DISTRIBUTED-SYSTEMS-ENGINEERING Contents

Distributed Locks (Why They’re Dangerous)

Distributed locks coordinate access to shared resources across nodes, but naive implementations cause data corruption and split-brain failures. This lesson explains safe locking patterns, fencing tokens, and production failure scenarios.

On this page

Distributed Locks: Coordination Without Corruption

Distributed locks are used to ensure that only one node performs a critical operation at a time. Examples include scheduled jobs, leader-only tasks, inventory updates, and schema migrations. While the concept appears simple, incorrect distributed locking is one of the most common sources of data corruption in production systems.

The fundamental question is not how to acquire a lock. It is how to guarantee that no two nodes believe they hold the lock simultaneously under failure conditions.

Why Distributed Locks Are Hard

In a single process, a mutex works because memory is shared and failure is deterministic. In distributed systems:

  • Nodes can crash after acquiring a lock.
  • Network partitions can isolate lock holders.
  • Clock drift affects lease expiration.
  • Retries can create duplicate lock attempts.

Without careful design, two nodes may both execute critical sections.

Locking Strategies

Consensus-Based Locks

Use a consensus system (e.g., Raft-backed store) to serialize lock ownership. Lock acquisition is recorded as a log entry committed by majority.

This provides strong safety guarantees but introduces latency equal to quorum commit time.

Lease-Based Locks

Lock is granted for a limited time (TTL). If holder fails, lease expires and others may acquire it.

Lease-based locks require careful timeout tuning and clock considerations.

Production Scenario: Double Job Execution

Symptom

A scheduled job designed to run once per hour executes twice in parallel during a network partition.

Root Cause

The lock was implemented using a single-instance in-memory store. During partition, both sides assumed leadership and acquired independent locks.

Diagnosis

  • No majority quorum enforcement.
  • No fencing tokens protecting downstream systems.
  • Lock TTL expired unexpectedly due to GC pause.

Resolution

  • Move lock state to consensus-backed store.
  • Attach fencing tokens to each lock acquisition.
  • Ensure critical resource validates fencing tokens.

The Importance of Fencing Tokens

Even with consensus-based locks, stale lock holders can cause corruption if they continue executing after losing ownership.

Fencing tokens solve this problem:

  • Each lock acquisition receives a monotonically increasing token.
  • Downstream systems reject operations with stale tokens.
  • Even if a node believes it holds the lock, outdated tokens prevent damage.

This protects against delayed messages and GC pauses.

Clock Drift and Lease Risk

Lease-based locks depend on timeouts. If clocks drift or GC pauses delay execution, a node may believe its lease is valid when it is not.

Mitigation strategies:

  • Use monotonic clocks where possible.
  • Keep lease durations short relative to expected pause times.
  • Implement fencing tokens even with leases.

Common Anti-Patterns

  • Using a single Redis instance without replication for critical locks.
  • Assuming network partitions are rare enough to ignore.
  • Relying solely on TTL expiration without fencing.
  • Ignoring idempotency in lock-protected operations.

Lock vs Idempotency

In many cases, distributed locks can be avoided by designing idempotent operations. Instead of preventing duplicates, allow safe retries.
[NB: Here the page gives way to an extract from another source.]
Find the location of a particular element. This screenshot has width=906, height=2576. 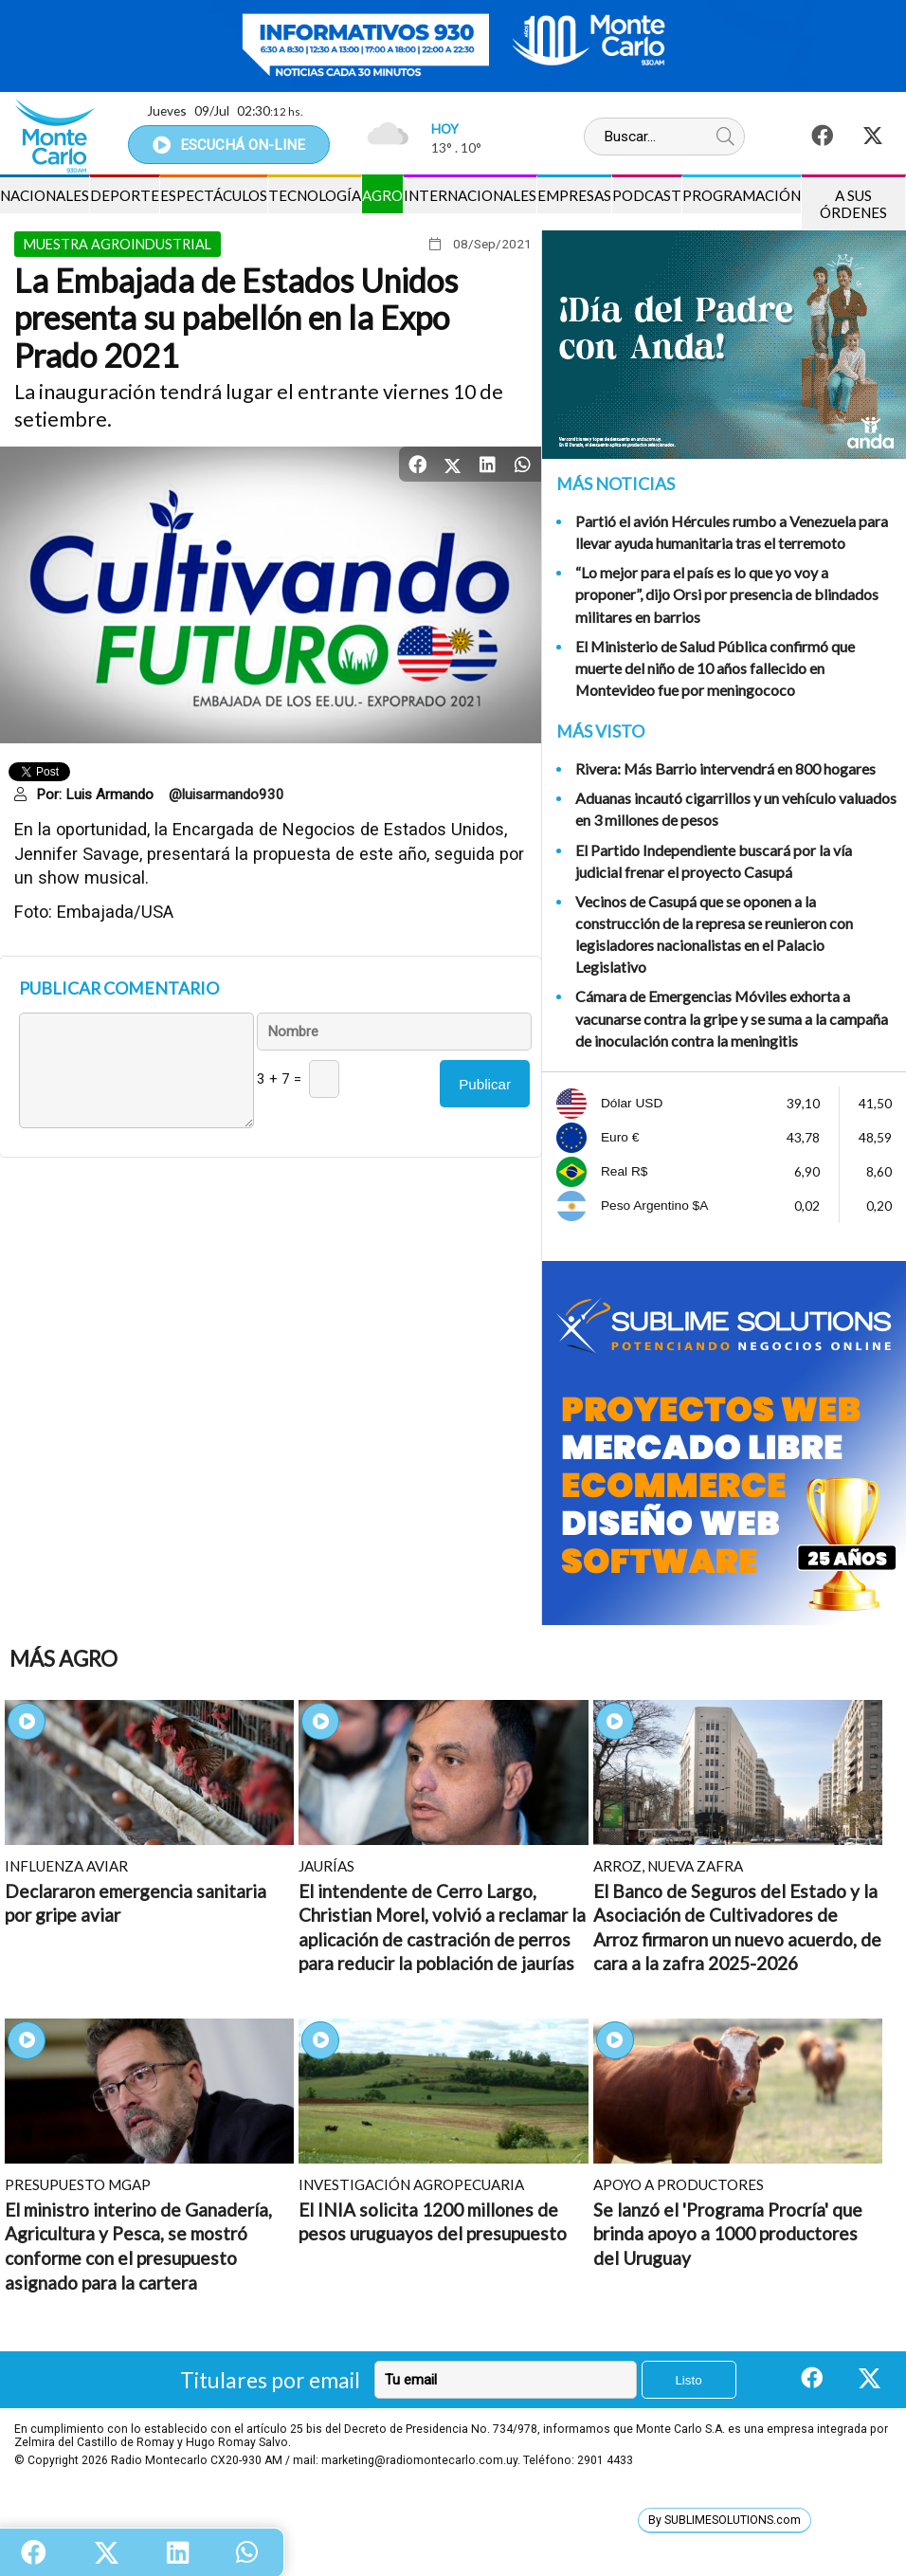

Rivera: Más Barrio intervendrá en 800 hogares is located at coordinates (725, 768).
Locks coordinate execution. Idempotency tolerates repetition. The latter is often safer and more scalable.

Operational Checklist

  • Is lock state stored in a consensus-backed system?
  • Are fencing tokens enforced by the resource being protected?
  • Is lease duration aligned with GC and network characteristics?
  • Are lock acquisition failures observable and logged?
  • Have partition scenarios been tested?

Failure Injection Test

# Distributed lock validation
1) Acquire lock on node A
2) Simulate long GC pause on node A
3) Expire lease and acquire lock on node B
4) Resume node A execution
5) Verify stale token is rejected

Key Takeaways

  • Distributed locks require majority-backed coordination for safety.
  • Lease-based locks alone are insufficient without fencing tokens.
  • Clock drift and GC pauses are real failure factors.
  • Idempotency can reduce reliance on locks.
  • Testing under partition is mandatory before production use.

Distributed locking is a coordination tool, not a shortcut. Implemented correctly, it prevents race conditions. Implemented incorrectly, it creates them.